SecurityTokenValidated = (context) =>
{
    string userID = context.AuthenticationTicket.Identity.FindFirst(ClaimTypes.NameIdentifier).Value;
    Claim userHair =
      new Claim(http://mycustomclaims/hairlenght,
                RetrieveHairLenght(userID),
                ClaimValueTypes.Double, "LOCAL AUTHORITY");
    context.AuthenticationTicket.Identity.AddClaim(userHair);
    return Task.FromResult(0);
},

Once you have added that to your Notifications property of the options you initialize the OIDC middleware with, you’ll be able to read that claim from anywhere your app – just like any other “official” claim:

var userHair = ClaimsPrincipal.Current.FindFirst(http://mycustomclaims/hairlenght);

 

Preeeety neat. Note that this happens at token reception time, right before establishing the session. That means that whatever I/O you performed for retrieving your extra attributes will be done only once, which is good; it also means that the resulting custom claims will end up in your session cookie… and if you add too much stuff, the effects might not be good: performance hits, cookie clipping if you exceed the browser limits, and so on. Keep all those considerations in mind as you plan your augmentation strategy.

Web API

Now, say that you want to do the same for a web API.
If you are on ASP.NET 5, good news! You do exactly like the above (module the ClaimsPrincipal.Current part, topic for another post).

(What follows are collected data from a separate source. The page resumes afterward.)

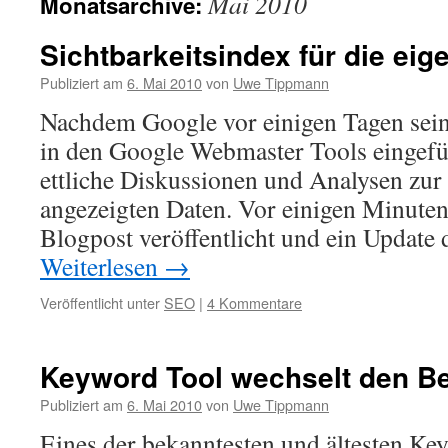
Mai 2010
Monatsarchive:
Sichtbarkeitsindex für die eig
Publiziert am
6. Mai 2010
von
Uwe Tippmann
Nachdem Google vor einigen Tagen sei
in den Google Webmaster Tools eingefüh
ettliche Diskussionen und Analysen zur 
angezeigten Daten. Vor einigen Minuten
Blogpost veröffentlicht und ein Update
Weiterlesen
→
Veröffentlicht unter
SEO
|
4 Kommentare
Keyword Tool wechselt den Be
Publiziert am
6. Mai 2010
von
Uwe Tippmann
Eines der bekanntesten und ältesten Ke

If you are on ASP.NET4.6 and Katana, that is a bit trickier. The web API middleware in Katana3.x does not have a very rich notifications pipeline. However you still have a mechanism for injecting your custom claims, it’s just a bit different. Given that this is a tad more exotic than just filling up a notification

app.UseWindowsAzureActiveDirectoryBearerAuthentication(
    new WindowsAzureActiveDirectoryBearerAuthenticationOptions
    {
        Audience = ConfigurationManager.AppSettings["ida:Audience"],
        Tenant = ConfigurationManager.AppSettings["ida:Tenant"],
        Provider = new OAuthBearerAuthenticationProvider()
        {
            OnValidateIdentity = async context =>
            {
                context.Ticket.Identity.AddClaim(
                   new Claim(http://mycustomclaims/hairlenght, 
                                   RetrieveHairLenght(userID),                
                                   ClaimValueTypes.Double, 
                                   "LOCAL AUTHORITY");));
            }
        }
    });

OnValidateIdentity gives you a last chance of modifying the ClaimsIdentity before it gets passed to the app, in analogy to what you have seen for OIDC.

Note that in this case there is no cookie to remember the authority-issued claims and your custom attributes – the nature of the web API is that you’ll get the token at every. single. call.
You’ll probably be well served by some inmemory caching strategy, so that the call to RetrieveHairLenght does not have to query slow persistent storage all the time.

Short and sweet, especially because it’s 2:00am here Smile have fun with your custom claims!